- Born: Virden, Manitoba

Curling career
- Member Association: Quebec (until c. 1978) Ontario (c. 1978–present)
- Brier appearances: 5 (1970, 1972, 1975, 1976, 1977)
- World Championship appearances: 1 (1977)

Medal record
Representing Canada
World Curling Championships
| Silver medal – second place | 1977 Karlstad |  |
Representing Quebec
Macdonald Brier
| Gold medal – first place | 1977 Montreal |  |
| Silver medal – second place | 1972 St. John's |  |
| Bronze medal – third place | 1976 Regina |  |

= Art Lobel =

Canadian curler

Arthur L. Lobel (born c. 1935) is a Canadian curler from Montreal, Quebec. He was the third of the 1977 Brier Champion team, representing Quebec. He is a member of the Canadian Curling Hall of Fame.

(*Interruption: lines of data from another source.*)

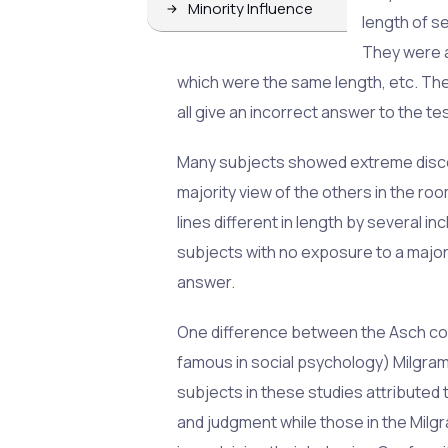
Minority Influence
length of se
They were a
which were the same length, etc. T
all give an incorrect answer to the te
Many subjects showed extreme disco
majority view of the others in the ro
lines different in length by several 
subjects with no exposure to a majori
answer.
One difference between the Asch co
famous in social psychology) Milgram
subjects in these studies attributed
and judgment while those in the Mil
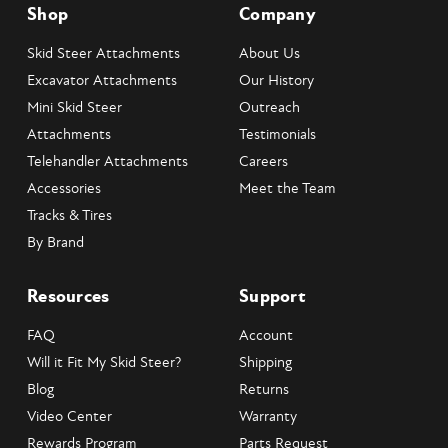
Shop
Company
Skid Steer Attachments
About Us
Excavator Attachments
Our History
Mini Skid Steer
Outreach
Attachments
Testimonials
Telehandler Attachments
Careers
Accessories
Meet the Team
Tracks & Tires
By Brand
Resources
Support
FAQ
Account
Will it Fit My Skid Steer?
Shipping
Blog
Returns
Video Center
Warranty
Rewards Program
Parts Request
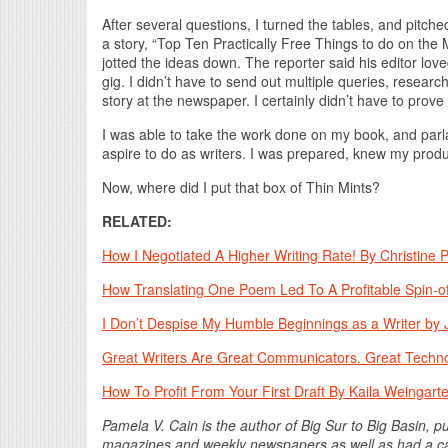
After several questions, I turned the tables, and pitche
a story, “Top Ten Practically Free Things to do on th
jotted the ideas down. The reporter said his editor love
gig. I didn’t have to send out multiple queries, researc
story at the newspaper. I certainly didn’t have to prove 
I was able to take the work done on my book, and parlay
aspire to do as writers. I was prepared, knew my produc
Now, where did I put that box of Thin Mints?
RELATED:
How I Negotiated A Higher Writing Rate! By Christine 
How Translating One Poem Led To A Profitable Spin-of
I Don’t Despise My Humble Beginnings as a Writer by J
Great Writers Are Great Communicators. Great Techno
How To Profit From Your First Draft By Kaila Weingart
Pamela V. Cain is the author of Big Sur to Big Basin, 
magazines and weekly newspapers as well as had a car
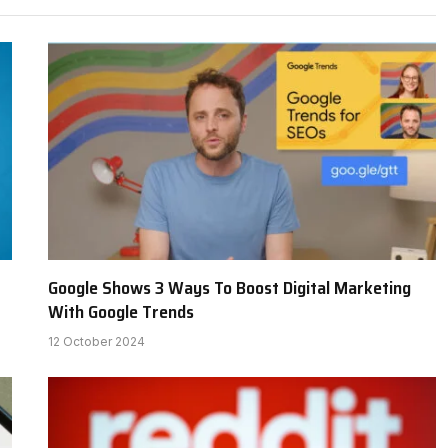
Google Shows 3 Ways To Boost Digital Marketing
With Google Trends
12 October 2024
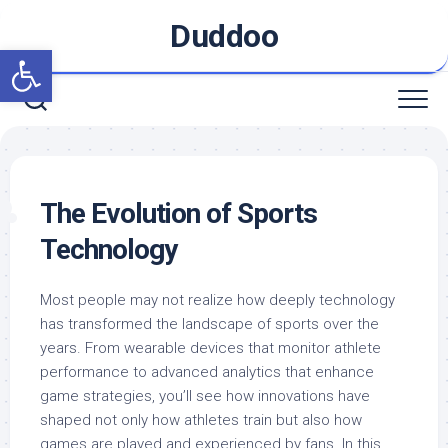
Skip
Duddoo
to
Open toolbar
content
The Evolution of Sports
Technology
Most people may not realize how deeply technology
has transformed the landscape of sports over the
years. From wearable devices that monitor athlete
performance to advanced analytics that enhance
game strategies, you’ll see how innovations have
shaped not only how athletes train but also how
games are played and experienced by fans. In this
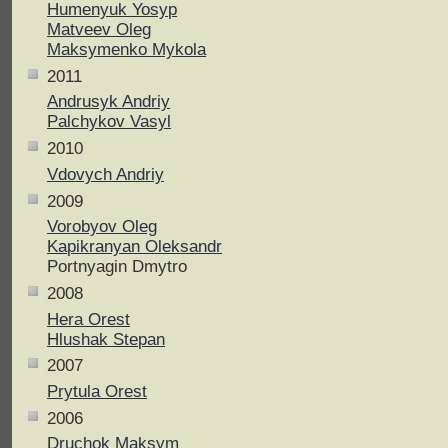
Humenyuk Yosyp
Matveev Oleg
Maksymenko Mykola
2011
Andrusyk Andriy
Palchykov Vasyl
2010
Vdovych Andriy
2009
Vorobyov Oleg
Kapikranyan Oleksandr
Portnyagin Dmytro
2008
Hera Orest
Hlushak Stepan
2007
Prytula Orest
2006
Druchok Maksym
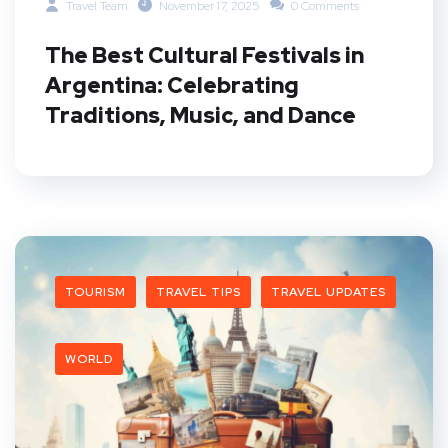
Travel Team
November 17, 2025
0 Comments
The Best Cultural Festivals in
Argentina: Celebrating
Traditions, Music, and Dance
TOURISM
TRAVEL TIPS
TRAVEL UPDATES
WORLD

Lobel moved to Thornhill in about 1978.

He also won six Ontario Senior Championships (1986, 1989, 1992, 1994, 1998 and 1999), three Canadian Senior Curling Championships (1986, 1989, 1992), and the 2000 Canadian Masters Curling Championships.

Lobel was an engineer with CIL. Lobel's son Rob is also a curler.